%%

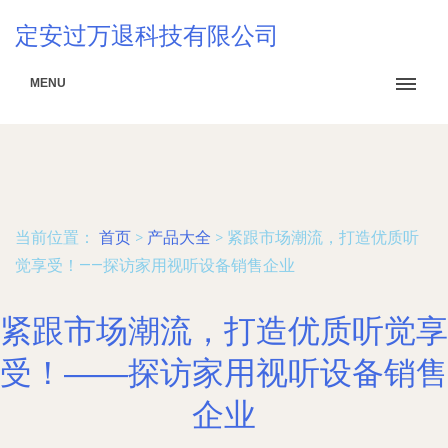
定安过万退科技有限公司
MENU
当前位置：
首页
>
产品大全
>
紧跟市场潮流，打造优质听
觉享受！——探访家用视听设备销售企业
紧跟市场潮流，打造优质听觉享
受！——探访家用视听设备销售
企业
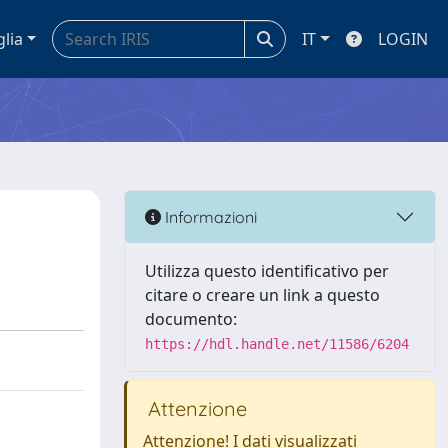
glia
IT
LOGIN
Informazioni
Utilizza questo identificativo per
citare o creare un link a questo
documento:
https://hdl.handle.net/11586/6204
Attenzione
Attenzione! I dati visualizzati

%%

WORK ITEM:
All records must be output exactly as they are, except for the pictures, which are left out.

ANSWER TO THE PROBLEM:
定安过万退科技有限公司
MENU
当前位置：
首页
>
产品大全
>
紧跟市场潮流，打造优质听
觉享受！——探访家用视听设备销售企业
紧跟市场潮流，打造优质听觉享
受！——探访家用视听设备销售
企业
glia
IT
LOGIN
Informazioni
Utilizza questo identificativo per
citare o creare un link a questo
documento:
https://hdl.handle.net/11586/6204
Attenzione
Attenzione! I dati visualizzati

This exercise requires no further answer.